An innovative technique introduced by MIT researchers could offer greater control to artists who create animations for films and video games. The researchers’ method revolves around generating mathematical functions known as barycentric coordinates. These coordinates determine how 2D and 3D shapes can stretch, bend and move in space.
This new technique is distinctive in its flexibility. Many other techniques are inflexible, offering only a single option for the barycentric coordinate functions specific to an animated character. However, this tool allows artists to customise these functions, enabling them to better realise their conceptual vision without having to start from scratch for each new adjustment.
The technique also has implications beyond its applications in animation. It could be utilized in areas such as medical imaging, architecture, virtual reality, and even as a tool to enhance computer vision and help robots understand how objects move in the real world.

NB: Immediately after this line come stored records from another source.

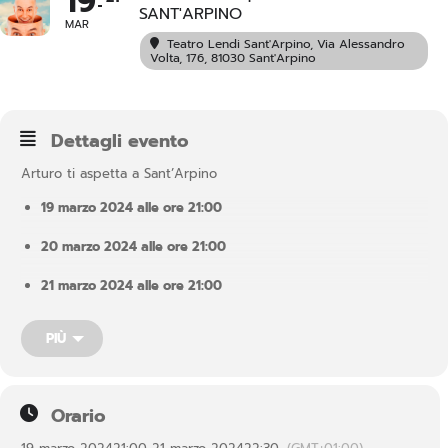
19
SANT'ARPINO
MAR
Teatro Lendi Sant'Arpino
, Via Alessandro
Volta, 176, 81030 Sant'Arpino
Dettagli evento
Arturo ti aspetta a Sant’Arpino
19 marzo 2024 alle ore 21:00
20 marzo 2024 alle ore 21:00
21 marzo 2024 alle ore 21:00
In questo spettacolo, Arturo aprirà le porte della sua casa, fatta
PIÙ
di ricordi e di fantasie; una casa senza luogo e senza tempo, in
cui il sopra diventa il sotto e le scale si scendono per salire.
Dentro ciascuno di noi esiste una casa come questa, dove
ognuna delle stanze racconta un aspetto diverso del nostro
Orario
essere. È una casa segreta, senza presente, passato e futuro, in
cui conserviamo i sogni e i desideri….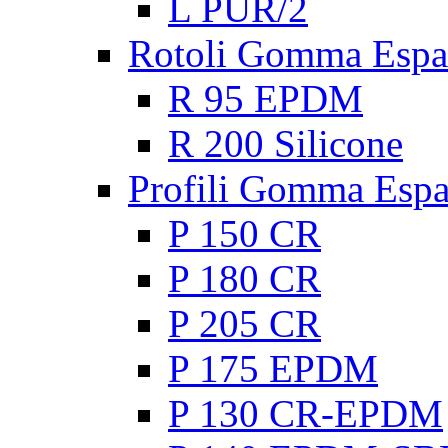
L PUR/2
Rotoli Gomma Espa
R 95 EPDM
R 200 Silicone
Profili Gomma Esp
P 150 CR
P 180 CR
P 205 CR
P 175 EPDM
P 130 CR-EPDM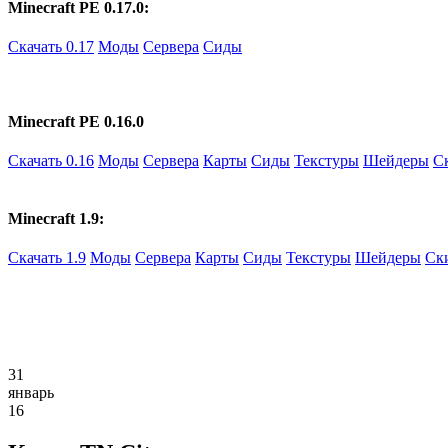
Minecraft PE 0.17.0:
Скачать 0.17
Моды
Сервера
Сиды
Minecraft PE 0.16.0
Скачать 0.16
Моды
Сервера
Карты
Сиды
Текстуры
Шейдеры
С
Minecraft 1.9:
Скачать 1.9
Моды
Сервера
Карты
Сиды
Текстуры
Шейдеры
Ск
31
январь
16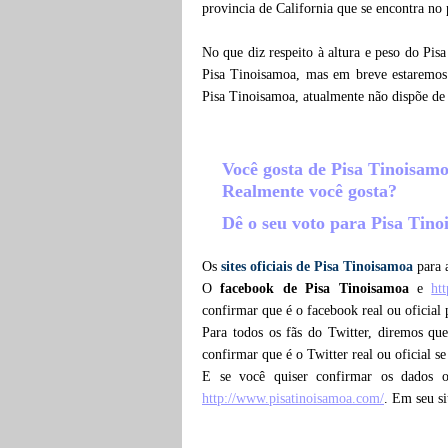
provincia de California que se encontra no
No que diz respeito à altura e peso do Pis
Pisa Tinoisamoa, mas em breve estaremos 
Pisa Tinoisamoa, atualmente não dispõe de
Você gosta de Pisa Tinoisam
Realmente você gosta?
Dê o seu voto para Pisa Tin
Os
sites oficiais de Pisa Tinoisamoa
para a
O
facebook de Pisa Tinoisamoa
e
ht
confirmar que é o facebook real ou oficial
Para todos os fãs do Twitter, diremos q
confirmar que é o Twitter real ou oficial s
E se você quiser confirmar os dados 
http://www.pisatinoisamoa.com/
. Em seu si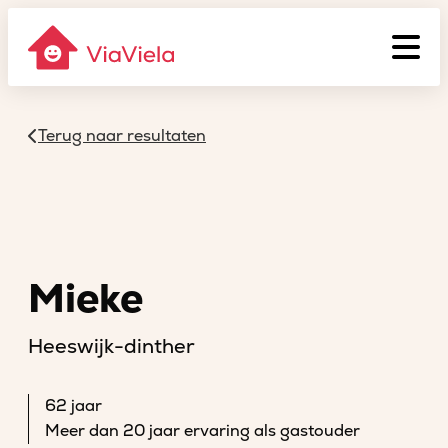
Terug naar resultaten
Mieke
Heeswijk-dinther
62 jaar
Meer dan 20 jaar ervaring als gastouder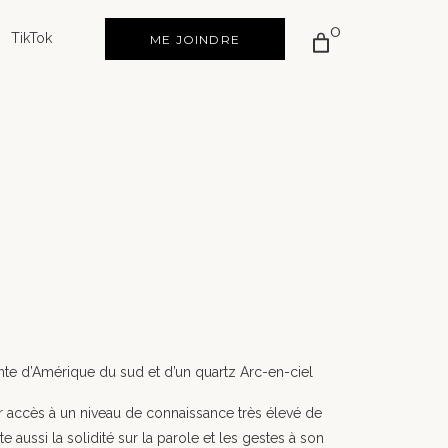
0
TikTok
ME JOINDRE
te d’Amérique du sud et d’un quartz Arc-en-ciel
r accès à un niveau de connaissance très élevé de
e aussi la solidité sur la parole et les gestes à son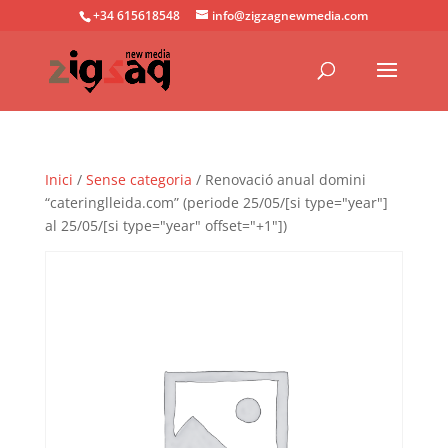
+34 615618548
info@zigzagnewmedia.com
Inici
/
Sense categoria
/ Renovació anual domini
“cateringlleida.com” (periode 25/05/[si type="year"]
al 25/05/[si type="year" offset="+1"])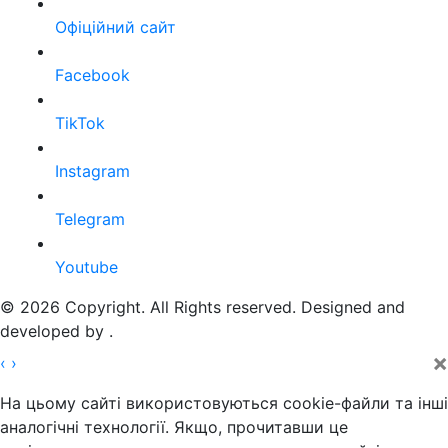
Офіційний сайт
Facebook
TikTok
Instagram
Telegram
Youtube
© 2026 Copyright. All Rights reserved. Designed and
developed by
.
×
‹
›
На цьому сайті використовуються cookie-файли та інші
аналогічні технології. Якщо, прочитавши це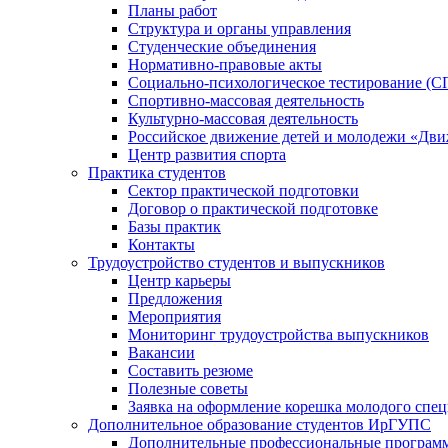
Планы работ
Структура и органы управления
Студенческие объединения
Нормативно-правовые акты
Социально-психологическое тестирование (С
Спортивно-массовая деятельность
Культурно-массовая деятельность
Российское движение детей и молодежи «Дв
Центр развития спорта
Практика студентов
Сектор практической подготовки
Договор о практической подготовке
Базы практик
Контакты
Трудоустройство студентов и выпускников
Центр карьеры
Предложения
Мероприятия
Мониторинг трудоустройства выпускников
Вакансии
Составить резюме
Полезные советы
Заявка на оформление корешка молодого спе
Дополнительное образование студентов ИрГУПС
Дополнительные профессиональные програм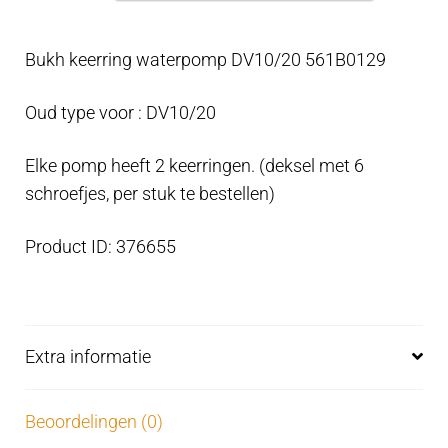
waterpomp
DV10/20
Bukh keerring waterpomp DV10/20 561B0129
561B0129
aantal
Oud type voor : DV10/20
Elke pomp heeft 2 keerringen. (deksel met 6
schroefjes, per stuk te bestellen)
Product ID: 376655
Extra informatie
Beoordelingen (0)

In terms of the technical process, artists animate a 2D or 3D character by surrounding the character with a simpler set of points connected by line segments or triangles, known as a cage. The artist can move and deform the character inside the cage by dragging these points. The primary technical challenge is determining how the character moves when the cage is adjusted. This process is governed by the barycentric coordinate functions, which can differ in their interpretation of ‘smoothness’.
Rather than following traditional approaches, the researchers utilized a neural network to model the unknown barycentric coordinate functions. The flexibility of neural networks makes them optimal for handling the mathematical aspects of the problem. With the constraints directly built into the network, the generated solutions are always valid.
To manage the complexity and constraints of the barycentric coordinates, the method revolves around overlapping virtual triangles that connect triplets of points on the cage’s exterior. The neural network then predicts how to combine these coordinates to create a complicated but smooth function.
This method allows the artist to test one function, observe the final animation, and tweak the parameters to generate varying motions until the desired animation quality is achieved.
The future plans for this technique include strategies to speed up the neural network and also to integrate this method into an interactive interface. This would allow an artist to conveniently adjust animations in real-time. The research was funded by several entities, including the U.S. Army Research Office, U.S. National Science Foundation, and the Amazon Science Hub.